Yes. A Roth IRA conversion adds the converted amount to ordinary income in the year of conversion, directly increasing AGI and therefore MAGI for IRMAA purposes. A large one-year Roth conversion that pushes MAGI above an IRMAA threshold in year Y will trigger an IRMAA surcharge in year Y+2, because IRMAA is calculated using a two-year lookback. A $200,000 Roth conversion in 2024 by a retiree with otherwise $90,000 in annual income produces a 2024 MAGI of $290,000, which triggers IRMAA at Tier 2 for the 2026 benefit year — adding $2,884.80 per year in Medicare surcharges for a single filer. Roth conversions must be modeled over a multi-year horizon with explicit attention to both the income tax bracket impact in the conversion year and the IRMAA bracket impact two years later.
What is the IRMAA cliff and how do I avoid it?
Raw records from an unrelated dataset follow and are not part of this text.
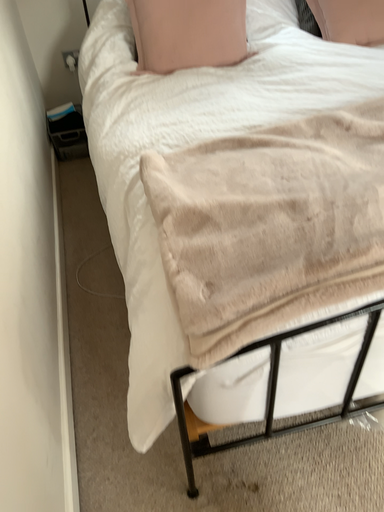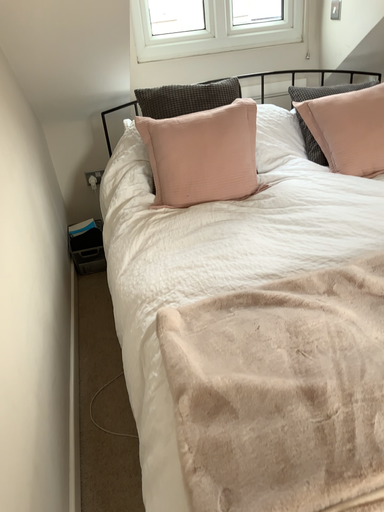 Question: Which way did the camera rotate in the video?

Choices:
 (A) rotated downward
 (B) rotated upward

Answer: (B) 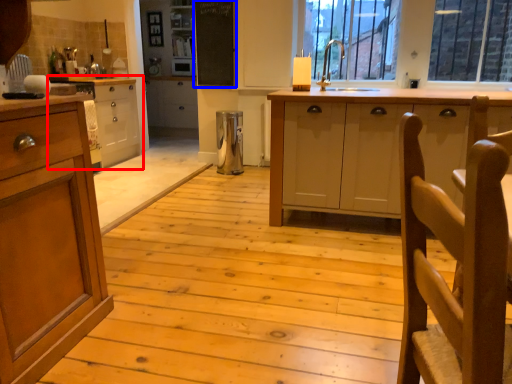 Question: Which object is further to the camera taking this photo, cabinetry (highlighted by a red box) or bulletin board (highlighted by a blue box)?

Choices:
 (A) cabinetry
 (B) bulletin board

Answer: (B) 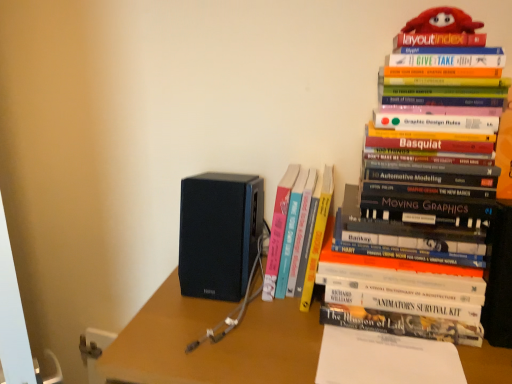 What are the coordinates of `matte black speaker at center` in the screenshot? It's located at (215, 344).

The height and width of the screenshot is (384, 512). What do you see at coordinates (288, 227) in the screenshot? I see `hardcover book at center, which is the second book in right-to-left order` at bounding box center [288, 227].

I want to click on black matte speaker at center, so click(x=219, y=234).

Where is `white paper at center`? This screenshot has height=384, width=512. white paper at center is located at coordinates (385, 359).

Would you say white paper at center is part of hardcover book at center, arranged as the first book when viewed from the left,'s contents?

No, white paper at center is not inside hardcover book at center, arranged as the first book when viewed from the left.

Is point (285, 187) positioned after point (450, 353)?

Yes, point (285, 187) is behind point (450, 353).

Is hardcover book at center, which is the second book in right-to-left order, not close to white paper at center?

No, hardcover book at center, which is the second book in right-to-left order, is in close proximity to white paper at center.

Which object is positioned more to the left, hardcover book at center, arranged as the first book when viewed from the left, or white paper at center?

Positioned to the left is hardcover book at center, arranged as the first book when viewed from the left.

From a real-world perspective, which is physically below, hardcover book at upper right, the 2th book viewed from the left, or white paper at center?

white paper at center.

Considering the relative sizes of hardcover book at upper right, arranged as the first book when viewed from the right, and white paper at center in the image provided, is hardcover book at upper right, arranged as the first book when viewed from the right, bigger than white paper at center?

Indeed, hardcover book at upper right, arranged as the first book when viewed from the right, has a larger size compared to white paper at center.

Is hardcover book at upper right, arranged as the first book when viewed from the right, positioned beyond the bounds of white paper at center?

That's correct, hardcover book at upper right, arranged as the first book when viewed from the right, is outside of white paper at center.

From the image's perspective, which one is positioned higher, hardcover book at upper right, the 2th book viewed from the left, or white paper at center?

hardcover book at upper right, the 2th book viewed from the left.

Considering the relative sizes of hardcover book at center, which is the second book in right-to-left order, and hardcover book at upper right, arranged as the first book when viewed from the right, in the image provided, is hardcover book at center, which is the second book in right-to-left order, wider than hardcover book at upper right, arranged as the first book when viewed from the right,?

No, hardcover book at center, which is the second book in right-to-left order, is not wider than hardcover book at upper right, arranged as the first book when viewed from the right.

Considering the positions of points (298, 247) and (410, 114), is point (298, 247) farther from camera compared to point (410, 114)?

Yes, point (298, 247) is farther from viewer.

What are the coordinates of `book directly beneath the hardcover book at upper right, the 2th book viewed from the left (from a real-world perspective)` in the screenshot? It's located at (288, 227).

From the image's perspective, would you say hardcover book at center, arranged as the first book when viewed from the left, is positioned over hardcover book at upper right, the 2th book viewed from the left?

No, from the image's perspective, hardcover book at center, arranged as the first book when viewed from the left, is not over hardcover book at upper right, the 2th book viewed from the left.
The IRMAA cliff refers to the bracket thresholds at which a single dollar of additional MAGI triggers a jump to the next surcharge tier, adding hundreds of dollars per month in Medicare premiums. In 2026, for a single filer, the cliffs occur at $109,001 (Tier 0 to Tier 1), $137,001 (Tier 1 to Tier 2), $171,001 (Tier 2 to Tier 3), $205,001 (Tier 3 to Tier 4), and $500,001 (Tier 4 to Tier 5). Crossing the $109,000 cliff as a single filer costs $81.20 per month, or $974.40 per year. The strategy for avoiding the IRMAA cliff is to calculate the MAGI headroom below the next threshold — the number of dollars available before the cliff is crossed — and ensure that all income events for the year, including Roth conversions, capital gains realizations, RMDs, and the municipal bond add-back, collectively remain below that headroom figure. When a single year contains an unavoidable income event that will cross a cliff, the optimal response is to model whether a larger conversion or income realization in the same year produces better long-term after-tax outcomes than stopping just below the cliff.